Uncovering Patterns and Anomalies in Manufacturing Data

INFO 523 - Final Project

Project description

Author

Affiliation

Cesar Castro

College of Information Science, University of Arizona

Project Description:

Uncovering Patterns and Anomalies in Manufacturing Data

🎯Goals:

The construction of modern factories is resulting in the generation of vast amounts of data. Manufacturing equipment continuously monitors various parameters, such as temperatures, vibrations, motor speeds, and energy consumption, using sensors and other methods. Variations in these parameters can indicate shifts in performance, potentially leading to defects or catastrophic failures in the equipment. Detecting these shifts has become increasingly important to reduce downtime and boost productivity.

Advanced techniques such as machine learning, anomaly detection, and image analysis are currently being utilized to forecast when equipment might require maintenance, calibration, or material changes. This project aims to leverage synthetic public data from Kaggle to compare various classification and regression models, with the objective of predicting these critical events.
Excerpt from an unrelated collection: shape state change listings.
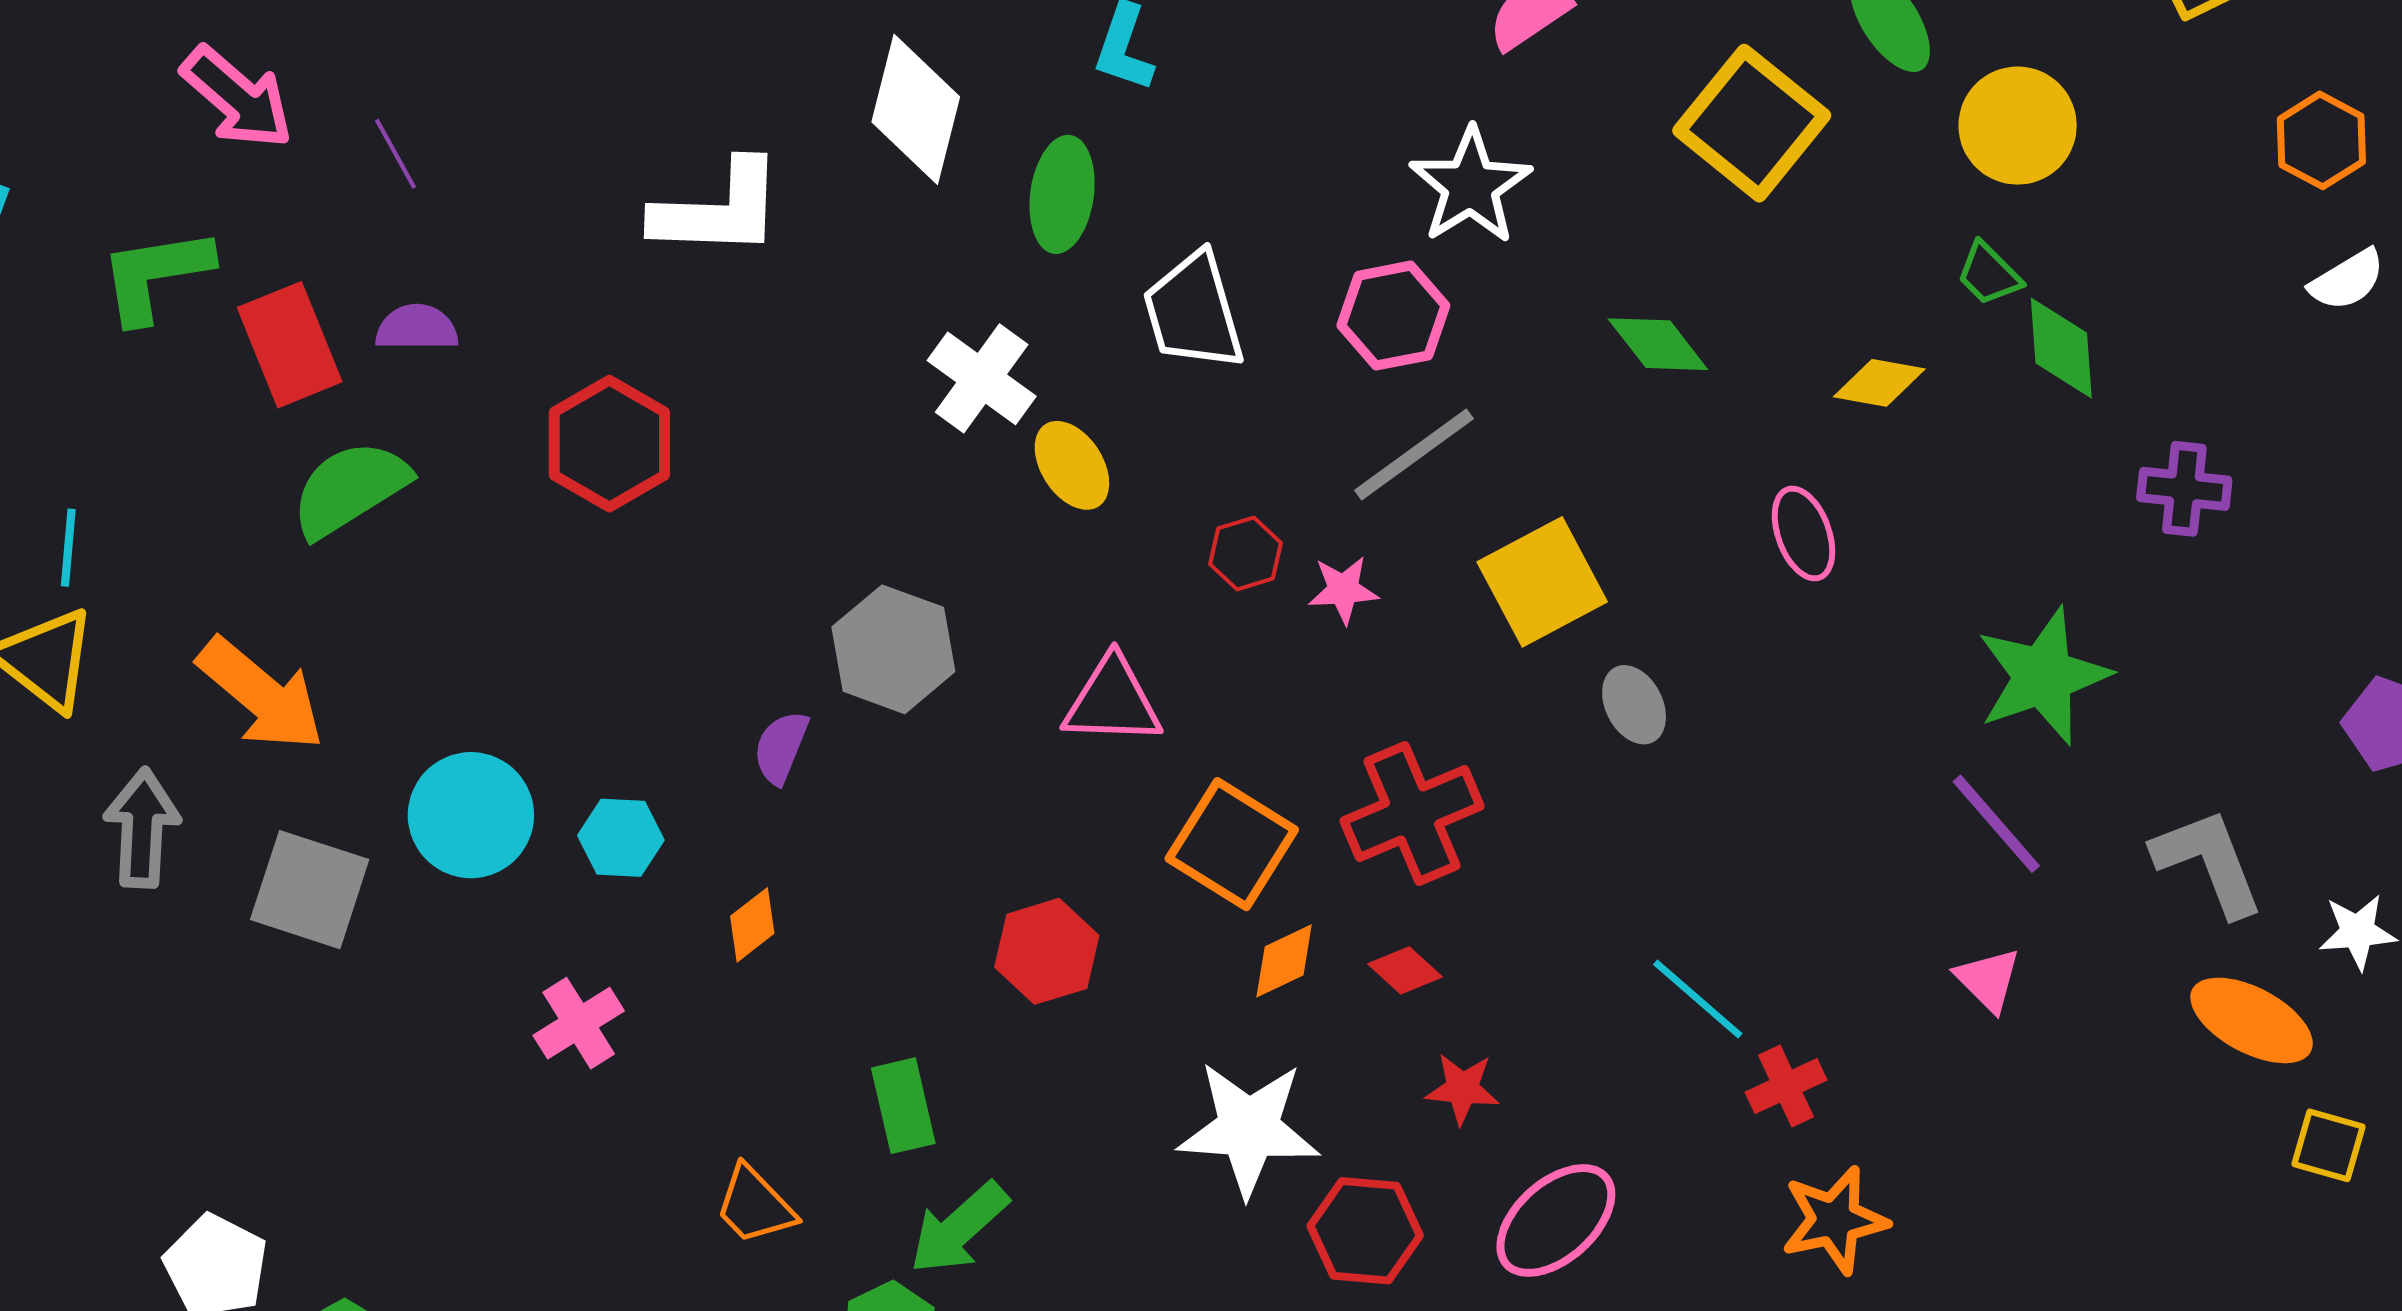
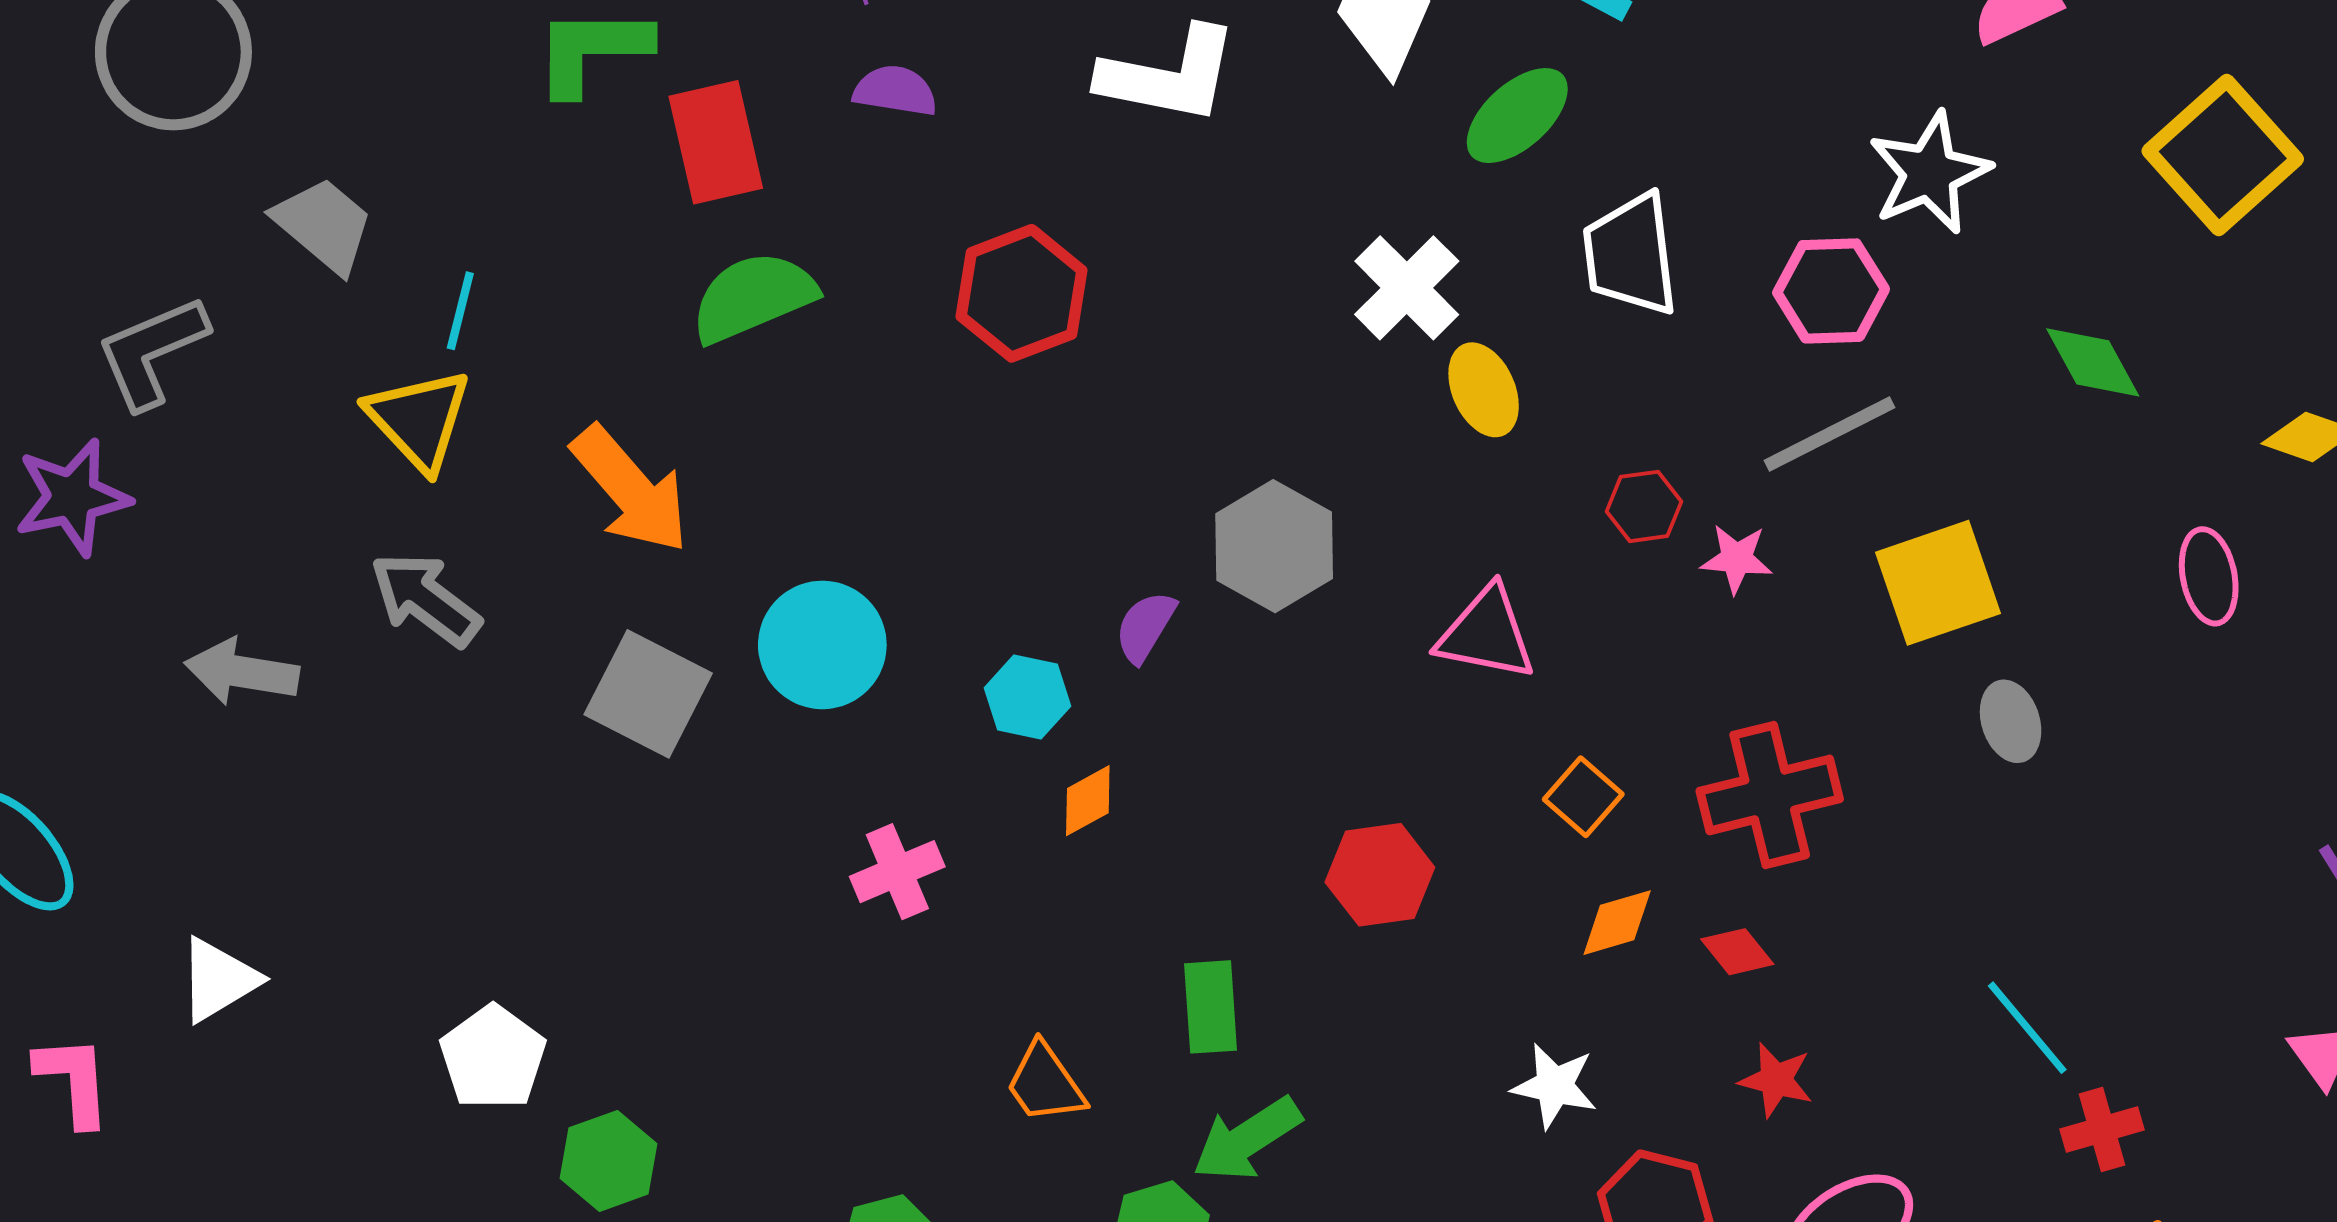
green ellipse: (1062, 194) -> (1517, 116), turned 31
purple semicircle: (417, 328) -> (895, 91), moved
gray arrow: (142, 828) -> (425, 599), moved, turned -65
cyan hexagon: (621, 838) -> (1027, 697), moved
orange square: (1232, 844) -> (1583, 797), size x0.6
white star: (1249, 1129) -> (1554, 1086), size x0.6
If time allows, we will also explore anomaly detection techniques on time series data to predict potential failures as early as possible.

📊Proposed Datasets:

Source: Kaggle - Machine Predictive Maintenance Classification (Synthetic dataset that reflects real predictive maintenance encountered in the industry)

Data Example:

	UDI	Product ID	Type	Air temperature [K]	Process temperature [K]	Rotational speed [rpm]	Torque [Nm]	Tool wear [min]	Failure Type
0	1	M14860	M	298.1	308.6	1551	42.8	0	No Failure
1	2	L47181	L	298.2	308.7	1408	46.3	3	No Failure
2	3	L47182	L	298.1	308.5	1498	49.4	5	No Failure
3	4	L47183	L	298.2	308.6	1433	39.5	7	No Failure
4	5	L47184	L	298.2	308.7	1408	40.0	9	No Failure

Source: Kaggle - Intelligent Manufacturing Dataset (The Intelligent Manufacturing Dataset for Predictive Optimization is a dataset designed for research in smart manufacturing, AI-driven process optimization, and predictive maintenance)

Data Example:

	Timestamp	Machine_ID	Operation_Mode	Temperature_C	Vibration_Hz	Power_Consumption_kW	Network_Latency_ms	Packet_Loss_%	Quality_Control_Defect_Rate_%	Production_Speed_units_per_hr	Predictive_Maintenance_Score	Error_Rate_%	Efficiency_Status
0	2024-01-01 00:00:00	39	Idle	74.137590	3.500595	8.612162	10.650542	0.207764	7.751261	477.657391	0.344650	14.965470	Low
1	2024-01-01 00:01:00	29	Active	84.264558	3.355928	2.268559	29.111810	2.228464	4.989172	398.174747	0.769848	7.678270	Low
2	2024-01-01 00:02:00	15	Active	44.280102	2.079766	6.144105	18.357292	1.639416	0.456816	108.074959	0.987086	8.198391	Low
3	2024-01-01 00:03:00	43	Active	40.568502	0.298238	4.067825	29.153629	1.161021	4.582974	329.579410	0.983390	2.740847	Medium
4	2024-01-01 00:04:00	8	Idle	75.063817	0.345810	6.225737	34.029191	4.796520	2.287716	159.113525	0.573117	12.100686	Low

🗓️Project Schedule

Week 1.

Definition of problem statement and goals
Plan to incorporate peer review feedback into project plan
Data cleaning. (handling missing, outliers, define imputation methods).
Define key response on the datasets, depending on the model (might want to look like defects pass/fail) for a classification model or defect rate for a regression model.

Week 2.

Analyze features (use PCA or others to understand which features contribute more the variability, etc.)
Classification Model Creation and Validation
Regression Model Creation and Validation
Comparing models and recommend the best one.

Week 3:

Assess anomaly detection and recommend future possible next steps.
Prepare final report and presentation

📁Project Organization

| FINAL-PROJECT-CASTRO
| — 📁DATA: # Raw Data files obtained from Kaggle source in CSV format.
| ______|—- 📁processed: # Cleaned and processed datasets
| ______|—- 📁results: # model evaluation and other results
| — 📁IMAGES: # Any images to be used by quarto site
| — 📁presentation_files: # Quarto presentation files
| — 📁extra: # Additional documents or files used on project
| — 📁quarto: # quarto files
| — 📁src: # source code used for project
| — 📁.github: # github configuration files
| – 📄requirements.txt: # Python Dependencies
| – 📄_quarto.yml # quarto metadata and configuration
| – 📄.gitignore # list of files and directories to be ignore by Git
| – 📄about.qmd # Quarto about page with general information about the project
| – 📄presentation.qmd # Quarto final project presentation
| – 📄proposal.qmd # Project Problem statement and proposal
| – 📄README.md # main read me file for git.